* _Your assignment_
All entries below must be retyped exactly, though pictures are to be skipped.

[Page-level text extractions]
▽
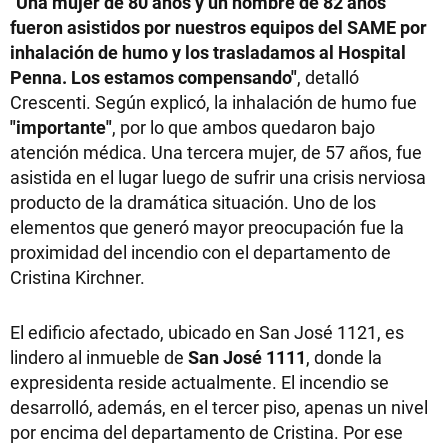
"Una mujer de 80 años y un hombre de 82 años
fueron asistidos por nuestros equipos del SAME por
inhalación de humo y los trasladamos al Hospital
Penna. Los estamos compensando"
, detalló
Crescenti. Según explicó, la inhalación de humo fue
"importante"
, por lo que ambos quedaron bajo
atención médica. Una tercera mujer, de 57 años, fue
asistida en el lugar luego de sufrir una crisis nerviosa
producto de la dramática situación. Uno de los
elementos que generó mayor preocupación fue la
proximidad del incendio con el departamento de
Cristina Kirchner.
El edificio afectado, ubicado en San José 1121, es
lindero al inmueble de
San José 1111
, donde la
expresidenta reside actualmente. El incendio se
desarrolló, además, en el tercer piso, apenas un nivel
por encima del departamento de Cristina. Por ese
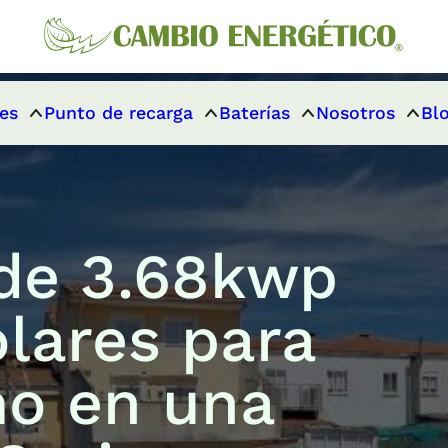
es
Punto de recarga
Baterías
Nosotros
Bl
 de 3.68kwp
olares para
o en una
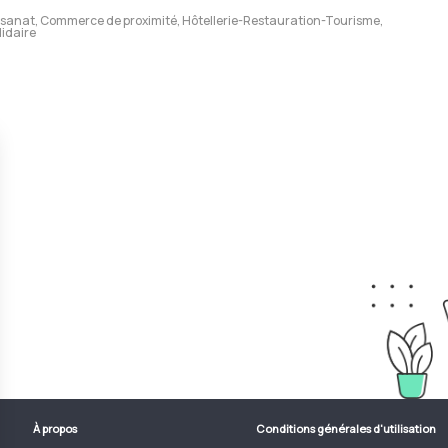
tisanat, Commerce de proximité, Hôtellerie-Restauration-Tourisme,
lidaire
À propos
Conditions générales d'utilisation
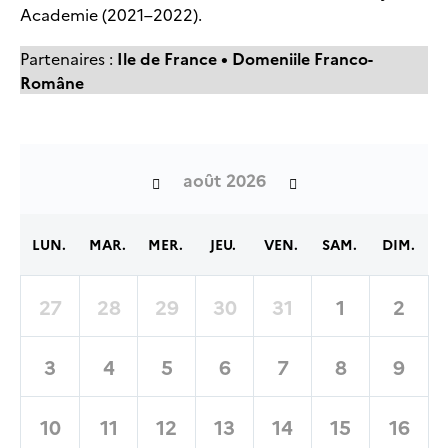
Academie (2021–2022).
Partenaires :
Ile de France • Domeniile Franco-
Române
août 2026
LUN.
MAR.
MER.
JEU.
VEN.
SAM.
DIM.
27
28
29
30
31
1
2
3
4
5
6
7
8
9
10
11
12
13
14
15
16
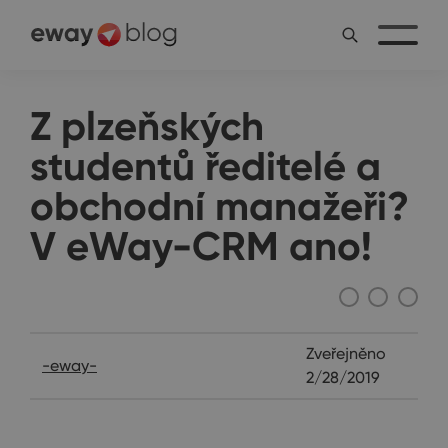
Z plzeňských
studentů ředitelé a
obchodní manažeři?
V eWay-CRM ano!
Ostatní
Zveřejněno
-eway-
2/28/2019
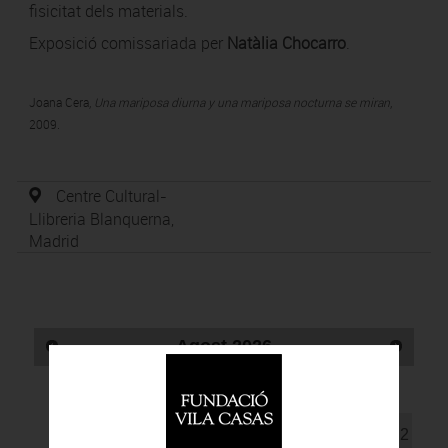
fisicitat dels materials.
Exposició comissariada per
Natàlia Chocarro
.
Joana Cera,
Una mariposa diurna y una mariposa nocturna se miran
,
2009.
Centre Cultural-
Llibreria Blanquerna,
Madrid
Agost
2026
Dl
Dm
Dx
Dj
Dv
Ds
Du
1
2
△
* _Reply_
"Una mujer de 80 años y un hombre de 82 años
fueron asistidos por nuestros equipos del SAME por
inhalación de humo y los trasladamos al Hospital
Penna. Los estamos compensando"
, detalló
Crescenti. Según explicó, la inhalación de humo fue
"importante"
, por lo que ambos quedaron bajo
atención médica. Una tercera mujer, de 57 años, fue
asistida en el lugar luego de sufrir una crisis nerviosa
producto de la dramática situación. Uno de los
elementos que generó mayor preocupación fue la
proximidad del incendio con el departamento de
Cristina Kirchner.
El edificio afectado, ubicado en San José 1121, es
lindero al inmueble de
San José 1111
, donde la
expresidenta reside actualmente. El incendio se
desarrolló, además, en el tercer piso, apenas un nivel
por encima del departamento de Cristina. Por ese
es
Punto de recarga
Baterías
Nosotros
Bl
 de 3.68kwp
olares para
o en una
tisanat, Commerce de proximité, Hôtellerie-Restauration-Tourisme,
lidaire
À propos
Conditions générales d'utilisation
Academie (2021–2022).
Partenaires :
Ile de France • Domeniile Franco-
Române
août 2026
LUN.
MAR.
MER.
JEU.
VEN.
SAM.
DIM.
27
28
29
30
31
1
2
3
4
5
6
7
8
9
10
11
12
13
14
15
16
Z plzeňských
studentů ředitelé a
obchodní manažeři?
V eWay-CRM ano!
Ostatní
Zveřejněno
-eway-
2/28/2019
fisicitat dels materials.
Exposició comissariada per
Natàlia Chocarro
.
Joana Cera,
Una mariposa diurna y una mariposa nocturna se miran
,
2009.
Centre Cultural-
Llibreria Blanquerna,
Madrid
Agost
2026
Dl
Dm
Dx
Dj
Dv
Ds
Du
1
2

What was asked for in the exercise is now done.